▸ EXERCISE GOAL: Line by line, copy all of the data exactly.

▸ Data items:
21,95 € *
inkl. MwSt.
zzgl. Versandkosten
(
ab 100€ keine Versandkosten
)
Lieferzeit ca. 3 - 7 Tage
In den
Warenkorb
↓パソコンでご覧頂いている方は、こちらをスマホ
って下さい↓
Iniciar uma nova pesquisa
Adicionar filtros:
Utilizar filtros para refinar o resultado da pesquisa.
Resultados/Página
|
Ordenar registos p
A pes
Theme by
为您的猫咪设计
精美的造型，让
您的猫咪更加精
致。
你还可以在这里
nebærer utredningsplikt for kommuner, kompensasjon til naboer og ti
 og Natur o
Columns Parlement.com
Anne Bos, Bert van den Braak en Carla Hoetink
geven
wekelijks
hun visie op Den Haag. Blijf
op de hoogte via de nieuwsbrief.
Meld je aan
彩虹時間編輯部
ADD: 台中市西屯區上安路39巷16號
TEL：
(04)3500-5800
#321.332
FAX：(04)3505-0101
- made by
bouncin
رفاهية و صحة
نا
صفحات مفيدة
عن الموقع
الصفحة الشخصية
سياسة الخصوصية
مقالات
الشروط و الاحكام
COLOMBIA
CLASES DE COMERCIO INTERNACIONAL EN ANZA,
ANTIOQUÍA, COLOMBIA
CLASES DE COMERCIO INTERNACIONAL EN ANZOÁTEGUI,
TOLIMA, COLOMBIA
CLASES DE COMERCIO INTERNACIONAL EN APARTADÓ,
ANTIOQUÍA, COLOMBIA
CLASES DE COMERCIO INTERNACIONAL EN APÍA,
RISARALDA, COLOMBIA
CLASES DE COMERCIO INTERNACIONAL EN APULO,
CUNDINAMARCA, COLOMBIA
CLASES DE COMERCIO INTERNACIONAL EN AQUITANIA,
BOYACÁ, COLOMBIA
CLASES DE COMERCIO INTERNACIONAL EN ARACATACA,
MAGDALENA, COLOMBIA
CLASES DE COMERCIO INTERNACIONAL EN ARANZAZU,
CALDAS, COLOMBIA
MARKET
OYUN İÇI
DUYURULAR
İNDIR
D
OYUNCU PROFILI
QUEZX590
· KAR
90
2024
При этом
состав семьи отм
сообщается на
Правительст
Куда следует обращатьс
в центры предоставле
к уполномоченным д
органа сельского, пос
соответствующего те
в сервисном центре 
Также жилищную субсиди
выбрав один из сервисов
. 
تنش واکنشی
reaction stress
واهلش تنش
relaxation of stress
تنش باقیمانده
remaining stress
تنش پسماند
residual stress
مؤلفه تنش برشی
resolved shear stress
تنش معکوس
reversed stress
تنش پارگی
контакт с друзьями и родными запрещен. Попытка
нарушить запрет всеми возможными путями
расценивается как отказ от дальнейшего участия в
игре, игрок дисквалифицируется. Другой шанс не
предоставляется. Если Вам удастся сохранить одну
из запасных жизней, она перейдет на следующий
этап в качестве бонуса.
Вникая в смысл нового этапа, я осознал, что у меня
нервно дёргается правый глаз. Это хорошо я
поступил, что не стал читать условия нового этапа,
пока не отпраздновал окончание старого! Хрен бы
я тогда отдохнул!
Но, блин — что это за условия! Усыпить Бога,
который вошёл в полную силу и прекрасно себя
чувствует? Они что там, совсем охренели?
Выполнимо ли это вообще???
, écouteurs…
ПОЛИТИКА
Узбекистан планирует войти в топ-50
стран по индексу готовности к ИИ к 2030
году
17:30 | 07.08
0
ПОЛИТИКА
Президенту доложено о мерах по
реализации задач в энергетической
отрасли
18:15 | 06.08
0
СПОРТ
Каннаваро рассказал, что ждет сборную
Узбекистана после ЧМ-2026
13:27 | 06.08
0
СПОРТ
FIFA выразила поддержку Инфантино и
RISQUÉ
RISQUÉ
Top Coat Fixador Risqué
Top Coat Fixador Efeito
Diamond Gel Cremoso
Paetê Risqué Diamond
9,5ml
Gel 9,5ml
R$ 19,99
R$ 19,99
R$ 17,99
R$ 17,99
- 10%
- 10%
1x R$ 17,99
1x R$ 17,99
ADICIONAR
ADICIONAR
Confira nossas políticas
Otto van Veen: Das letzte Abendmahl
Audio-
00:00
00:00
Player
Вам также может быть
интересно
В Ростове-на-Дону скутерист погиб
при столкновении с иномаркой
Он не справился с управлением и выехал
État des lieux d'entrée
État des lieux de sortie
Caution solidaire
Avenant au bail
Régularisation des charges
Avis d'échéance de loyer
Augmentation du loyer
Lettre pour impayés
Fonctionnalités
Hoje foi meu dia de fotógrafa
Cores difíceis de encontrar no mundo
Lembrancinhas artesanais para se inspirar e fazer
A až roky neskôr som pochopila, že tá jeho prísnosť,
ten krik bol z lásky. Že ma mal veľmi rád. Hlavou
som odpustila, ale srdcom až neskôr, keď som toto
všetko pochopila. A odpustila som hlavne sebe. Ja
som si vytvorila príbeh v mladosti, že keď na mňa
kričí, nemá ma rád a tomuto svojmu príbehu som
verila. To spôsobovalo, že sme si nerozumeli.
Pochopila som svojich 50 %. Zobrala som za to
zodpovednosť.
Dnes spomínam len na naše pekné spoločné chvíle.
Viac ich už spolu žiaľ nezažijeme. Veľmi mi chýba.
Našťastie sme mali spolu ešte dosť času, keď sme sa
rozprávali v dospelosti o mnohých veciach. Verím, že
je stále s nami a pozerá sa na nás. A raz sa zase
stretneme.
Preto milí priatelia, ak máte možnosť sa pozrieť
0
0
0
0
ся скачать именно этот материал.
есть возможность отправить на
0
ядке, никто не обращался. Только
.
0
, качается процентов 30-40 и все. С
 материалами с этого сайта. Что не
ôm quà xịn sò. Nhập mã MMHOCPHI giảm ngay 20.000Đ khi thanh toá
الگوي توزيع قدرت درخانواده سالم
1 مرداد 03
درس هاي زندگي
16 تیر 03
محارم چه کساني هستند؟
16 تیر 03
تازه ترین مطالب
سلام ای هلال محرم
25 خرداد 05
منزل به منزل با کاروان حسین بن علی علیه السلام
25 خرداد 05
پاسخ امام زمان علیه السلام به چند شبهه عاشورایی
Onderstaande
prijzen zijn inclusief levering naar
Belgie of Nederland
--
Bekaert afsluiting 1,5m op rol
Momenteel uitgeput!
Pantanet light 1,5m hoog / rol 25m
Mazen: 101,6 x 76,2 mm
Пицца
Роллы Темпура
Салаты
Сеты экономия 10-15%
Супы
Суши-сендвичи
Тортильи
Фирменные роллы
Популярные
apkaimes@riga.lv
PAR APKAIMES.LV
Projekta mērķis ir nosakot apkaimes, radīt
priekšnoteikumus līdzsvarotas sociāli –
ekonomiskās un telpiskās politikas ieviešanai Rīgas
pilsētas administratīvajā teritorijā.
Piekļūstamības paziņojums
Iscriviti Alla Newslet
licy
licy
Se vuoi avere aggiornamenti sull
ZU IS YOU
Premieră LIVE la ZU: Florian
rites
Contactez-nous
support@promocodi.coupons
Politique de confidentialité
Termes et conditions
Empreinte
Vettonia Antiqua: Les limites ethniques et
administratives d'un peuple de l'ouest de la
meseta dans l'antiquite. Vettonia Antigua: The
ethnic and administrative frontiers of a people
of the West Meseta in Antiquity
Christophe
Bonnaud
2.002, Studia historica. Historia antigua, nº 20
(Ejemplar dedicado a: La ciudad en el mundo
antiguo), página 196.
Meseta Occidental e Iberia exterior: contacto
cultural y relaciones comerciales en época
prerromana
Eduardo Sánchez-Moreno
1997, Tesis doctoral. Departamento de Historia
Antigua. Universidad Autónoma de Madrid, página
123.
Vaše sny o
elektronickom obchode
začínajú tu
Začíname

▸ RESULT:
21,95 € *
inkl. MwSt.
zzgl. Versandkosten
(
ab 100€ keine Versandkosten
)
Lieferzeit ca. 3 - 7 Tage
In den
Warenkorb
↓パソコンでご覧頂いている方は、こちらをスマホ
って下さい↓
Iniciar uma nova pesquisa
Adicionar filtros:
Utilizar filtros para refinar o resultado da pesquisa.
Resultados/Página
|
Ordenar registos p
A pes
Theme by
为您的猫咪设计
精美的造型，让
您的猫咪更加精
致。
你还可以在这里
nebærer utredningsplikt for kommuner, kompensasjon til naboer og ti
 og Natur o
Columns Parlement.com
Anne Bos, Bert van den Braak en Carla Hoetink
geven
wekelijks
hun visie op Den Haag. Blijf
op de hoogte via de nieuwsbrief.
Meld je aan
彩虹時間編輯部
ADD: 台中市西屯區上安路39巷16號
TEL：
(04)3500-5800
#321.332
FAX：(04)3505-0101
- made by
bouncin
رفاهية و صحة
نا
صفحات مفيدة
عن الموقع
الصفحة الشخصية
سياسة الخصوصية
مقالات
الشروط و الاحكام
COLOMBIA
CLASES DE COMERCIO INTERNACIONAL EN ANZA,
ANTIOQUÍA, COLOMBIA
CLASES DE COMERCIO INTERNACIONAL EN ANZOÁTEGUI,
TOLIMA, COLOMBIA
CLASES DE COMERCIO INTERNACIONAL EN APARTADÓ,
ANTIOQUÍA, COLOMBIA
CLASES DE COMERCIO INTERNACIONAL EN APÍA,
RISARALDA, COLOMBIA
CLASES DE COMERCIO INTERNACIONAL EN APULO,
CUNDINAMARCA, COLOMBIA
CLASES DE COMERCIO INTERNACIONAL EN AQUITANIA,
BOYACÁ, COLOMBIA
CLASES DE COMERCIO INTERNACIONAL EN ARACATACA,
MAGDALENA, COLOMBIA
CLASES DE COMERCIO INTERNACIONAL EN ARANZAZU,
CALDAS, COLOMBIA
MARKET
OYUN İÇI
DUYURULAR
İNDIR
D
OYUNCU PROFILI
QUEZX590
· KAR
90
2024
При этом
состав семьи отм
сообщается на
Правительст
Куда следует обращатьс
в центры предоставле
к уполномоченным д
органа сельского, пос
соответствующего те
в сервисном центре 
Также жилищную субсиди
выбрав один из сервисов
. 
تنش واکنشی
reaction stress
واهلش تنش
relaxation of stress
تنش باقیمانده
remaining stress
تنش پسماند
residual stress
مؤلفه تنش برشی
resolved shear stress
تنش معکوس
reversed stress
تنش پارگی
контакт с друзьями и родными запрещен. Попытка
нарушить запрет всеми возможными путями
расценивается как отказ от дальнейшего участия в
игре, игрок дисквалифицируется. Другой шанс не
предоставляется. Если Вам удастся сохранить одну
из запасных жизней, она перейдет на следующий
этап в качестве бонуса.
Вникая в смысл нового этапа, я осознал, что у меня
нервно дёргается правый глаз. Это хорошо я
поступил, что не стал читать условия нового этапа,
пока не отпраздновал окончание старого! Хрен бы
я тогда отдохнул!
Но, блин — что это за условия! Усыпить Бога,
который вошёл в полную силу и прекрасно себя
чувствует? Они что там, совсем охренели?
Выполнимо ли это вообще???
, écouteurs…
ПОЛИТИКА
Узбекистан планирует войти в топ-50
стран по индексу готовности к ИИ к 2030
году
17:30 | 07.08
0
ПОЛИТИКА
Президенту доложено о мерах по
реализации задач в энергетической
отрасли
18:15 | 06.08
0
СПОРТ
Каннаваро рассказал, что ждет сборную
Узбекистана после ЧМ-2026
13:27 | 06.08
0
СПОРТ
FIFA выразила поддержку Инфантино и
RISQUÉ
RISQUÉ
Top Coat Fixador Risqué
Top Coat Fixador Efeito
Diamond Gel Cremoso
Paetê Risqué Diamond
9,5ml
Gel 9,5ml
R$ 19,99
R$ 19,99
R$ 17,99
R$ 17,99
- 10%
- 10%
1x R$ 17,99
1x R$ 17,99
ADICIONAR
ADICIONAR
Confira nossas políticas
Otto van Veen: Das letzte Abendmahl
Audio-
00:00
00:00
Player
Вам также может быть
интересно
В Ростове-на-Дону скутерист погиб
при столкновении с иномаркой
Он не справился с управлением и выехал
État des lieux d'entrée
État des lieux de sortie
Caution solidaire
Avenant au bail
Régularisation des charges
Avis d'échéance de loyer
Augmentation du loyer
Lettre pour impayés
Fonctionnalités
Hoje foi meu dia de fotógrafa
Cores difíceis de encontrar no mundo
Lembrancinhas artesanais para se inspirar e fazer
A až roky neskôr som pochopila, že tá jeho prísnosť,
ten krik bol z lásky. Že ma mal veľmi rád. Hlavou
som odpustila, ale srdcom až neskôr, keď som toto
všetko pochopila. A odpustila som hlavne sebe. Ja
som si vytvorila príbeh v mladosti, že keď na mňa
kričí, nemá ma rád a tomuto svojmu príbehu som
verila. To spôsobovalo, že sme si nerozumeli.
Pochopila som svojich 50 %. Zobrala som za to
zodpovednosť.
Dnes spomínam len na naše pekné spoločné chvíle.
Viac ich už spolu žiaľ nezažijeme. Veľmi mi chýba.
Našťastie sme mali spolu ešte dosť času, keď sme sa
rozprávali v dospelosti o mnohých veciach. Verím, že
je stále s nami a pozerá sa na nás. A raz sa zase
stretneme.
Preto milí priatelia, ak máte možnosť sa pozrieť
0
0
0
0
ся скачать именно этот материал.
есть возможность отправить на
0
ядке, никто не обращался. Только
.
0
, качается процентов 30-40 и все. С
 материалами с этого сайта. Что не
ôm quà xịn sò. Nhập mã MMHOCPHI giảm ngay 20.000Đ khi thanh toá
الگوي توزيع قدرت درخانواده سالم
1 مرداد 03
درس هاي زندگي
16 تیر 03
محارم چه کساني هستند؟
16 تیر 03
تازه ترین مطالب
سلام ای هلال محرم
25 خرداد 05
منزل به منزل با کاروان حسین بن علی علیه السلام
25 خرداد 05
پاسخ امام زمان علیه السلام به چند شبهه عاشورایی
Onderstaande
prijzen zijn inclusief levering naar
Belgie of Nederland
--
Bekaert afsluiting 1,5m op rol
Momenteel uitgeput!
Pantanet light 1,5m hoog / rol 25m
Mazen: 101,6 x 76,2 mm
Пицца
Роллы Темпура
Салаты
Сеты экономия 10-15%
Супы
Суши-сендвичи
Тортильи
Фирменные роллы
Популярные
apkaimes@riga.lv
PAR APKAIMES.LV
Projekta mērķis ir nosakot apkaimes, radīt
priekšnoteikumus līdzsvarotas sociāli –
ekonomiskās un telpiskās politikas ieviešanai Rīgas
pilsētas administratīvajā teritorijā.
Piekļūstamības paziņojums
Iscriviti Alla Newslet
licy
licy
Se vuoi avere aggiornamenti sull
ZU IS YOU
Premieră LIVE la ZU: Florian
rites
Contactez-nous
support@promocodi.coupons
Politique de confidentialité
Termes et conditions
Empreinte
Vettonia Antiqua: Les limites ethniques et
administratives d'un peuple de l'ouest de la
meseta dans l'antiquite. Vettonia Antigua: The
ethnic and administrative frontiers of a people
of the West Meseta in Antiquity
Christophe
Bonnaud
2.002, Studia historica. Historia antigua, nº 20
(Ejemplar dedicado a: La ciudad en el mundo
antiguo), página 196.
Meseta Occidental e Iberia exterior: contacto
cultural y relaciones comerciales en época
prerromana
Eduardo Sánchez-Moreno
1997, Tesis doctoral. Departamento de Historia
Antigua. Universidad Autónoma de Madrid, página
123.
Vaše sny o
elektronickom obchode
začínajú tu
Začíname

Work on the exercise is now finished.